Aokigahara: The Folklore of Japan’s Sea of Trees

At the northwestern foot of Mount Fuji, spread across the hardened remains of an ancient lava flow, lies a forest that the Japanese call Aokigahara — the “Sea of Trees.” From an elevated vantage the name explains itself: the canopy rolls unbroken to the horizon like a green ocean, dense and level and strangely uniform. It is a place of considerable natural beauty and deep cultural resonance, home to lava caves, rare mosses, and a silence that visitors describe as almost physical. It is also a place that has, in recent decades, been badly distorted by sensational coverage abroad — reduced in the popular imagination to a single grim reputation that flattens everything else the forest is.
To meet Aokigahara honestly is to set that flattening aside and look at what is actually there: a young volcanic landscape, a body of folklore centuries old, and a living site of Japanese cultural and ecological significance.
A Forest Grown on Fire
Aokigahara is geologically young. It sits atop a vast lava field laid down by a major eruption of Mount Fuji, conventionally dated to the year 864, during the Heian period. The eruption sent molten rock spilling across the northwestern flank of the mountain, and the forest we see today grew up over the centuries on the cooled and weathered basalt. That volcanic foundation shapes everything about the place.
The ground is not ordinary soil but a rugged, uneven crust of hardened lava, riddled with hollows and fissures. Trees anchor their roots into cracks in the rock rather than sinking them deep, producing the gnarled, sprawling root systems that snake across the forest floor and give the interior its otherworldly character. Beneath the surface the lava flow is honeycombed with caves and tubes, some of which hold ice year-round; the Narusawa Ice Cave and the Fugaku Wind Cave are well-known examples that draw visitors for their natural formations.
The Quiet and the Density
Much of Aokigahara’s atmosphere comes from a combination of density and sound. The trees grow closely and the terrain blocks wind at ground level, so the forest is notably still; the porous lava and thick vegetation absorb sound, deadening the ordinary noises one expects outdoors. Wildlife is present but not abundant in the deep interior, and the effect of all this is a hush that many visitors find beautiful and a few find unnerving. The uniformity of the canopy and the sameness of the terrain can also make navigation genuinely difficult away from the marked trails — a practical hazard that has, over time, become entangled with the forest’s more supernatural reputation.
Yūrei and the Older Folklore
Long before any modern reputation attached itself to Aokigahara, the forest occupied a place in Japanese folklore. Japanese tradition is rich with belief in yūrei — the spirits of the dead who, for various reasons, have not passed peacefully on and are said to linger in the world of the living. Such spirits appear throughout Japanese ghost stories, kabuki drama, and woodblock prints, typically depicted as pale figures in white burial garments, with long dark hair and hands hanging limply before them.
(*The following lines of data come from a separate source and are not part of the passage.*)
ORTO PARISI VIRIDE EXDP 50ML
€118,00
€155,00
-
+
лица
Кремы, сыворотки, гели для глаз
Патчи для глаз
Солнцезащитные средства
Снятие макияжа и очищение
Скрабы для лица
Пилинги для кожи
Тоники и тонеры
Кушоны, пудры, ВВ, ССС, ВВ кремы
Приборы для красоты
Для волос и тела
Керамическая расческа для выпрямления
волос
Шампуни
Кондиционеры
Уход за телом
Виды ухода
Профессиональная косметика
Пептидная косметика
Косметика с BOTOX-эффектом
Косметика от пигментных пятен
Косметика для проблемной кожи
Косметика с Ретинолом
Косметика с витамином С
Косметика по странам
Aokigahara’s stillness, its dense concealment, and its association with the great sacred mountain above it made it a natural setting for such beliefs to gather. Some folklore also connects the forest to the harsh practice of ubasute, a legendary custom said to involve abandoning the elderly in remote places in times of famine — though historians regard ubasute largely as legend and moral tale rather than documented widespread practice. Whatever its factual basis, the association lent the forest an aura of sorrow and haunting that predates the modern era by a great margin. In this respect Aokigahara belongs to a global tradition of landscapes charged with the presence of the dead, a subject explored across our writing on the paranormal and anomalous.
The Distortion of a Place
In recent decades, and especially through foreign media, Aokigahara has been reframed almost entirely around its darker associations. International documentaries, films, and viral online content seized on the forest’s most tragic reputation and made it the whole story, often in ways that Japanese commentators and local authorities have criticised as exploitative and disrespectful. The most notorious of these episodes drew widespread condemnation for treating a site of real grief as spectacle.
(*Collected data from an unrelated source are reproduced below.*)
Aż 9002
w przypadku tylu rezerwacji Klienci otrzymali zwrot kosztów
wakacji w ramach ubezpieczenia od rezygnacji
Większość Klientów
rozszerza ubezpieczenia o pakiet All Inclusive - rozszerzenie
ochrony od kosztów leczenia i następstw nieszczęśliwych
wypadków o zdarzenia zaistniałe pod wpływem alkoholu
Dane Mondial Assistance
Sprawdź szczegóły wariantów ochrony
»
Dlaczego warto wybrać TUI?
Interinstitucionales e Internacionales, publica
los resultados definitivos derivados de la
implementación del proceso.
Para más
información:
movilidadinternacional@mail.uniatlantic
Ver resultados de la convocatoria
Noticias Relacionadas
This coverage has done a disservice both to the forest and to the seriousness of the human suffering it invokes. It has crowded out the geology, the folklore, the ecology, and the ordinary experience of the great many people who visit Aokigahara simply to walk its trails, tour its ice caves, and see Mount Fuji from one of its most storied approaches. Out of respect for that seriousness, this account deliberately does not dwell on methods or specifics; those details add nothing to an understanding of the place and much to its exploitation. Local and national organisations in Japan maintain support resources and signage encouraging anyone in distress to seek help, and the appropriate response to the forest’s sorrowful reputation is care and discretion, not fascination.
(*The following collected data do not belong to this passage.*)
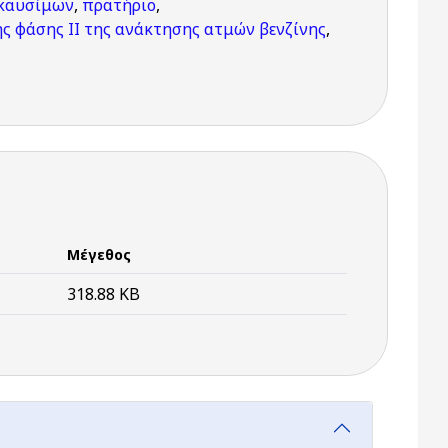
 καυσίμων
,
πρατήριο
,
ς φάσης ΙΙ της ανάκτησης ατμών βενζίνης
,
Μέγεθος
318.88 KB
What remains, when the sensationalism is set aside, is a landscape worth knowing on its own terms: a forest grown over a river of ancient fire, rooted in cracked black stone, wrapped in a silence that Japanese tradition has long peopled with spirits. Aokigahara is not a horror set. It is a real and significant place — geologically remarkable, culturally deep, and deserving of the same respect one would extend to any ground that human beings have long regarded as sacred and strange.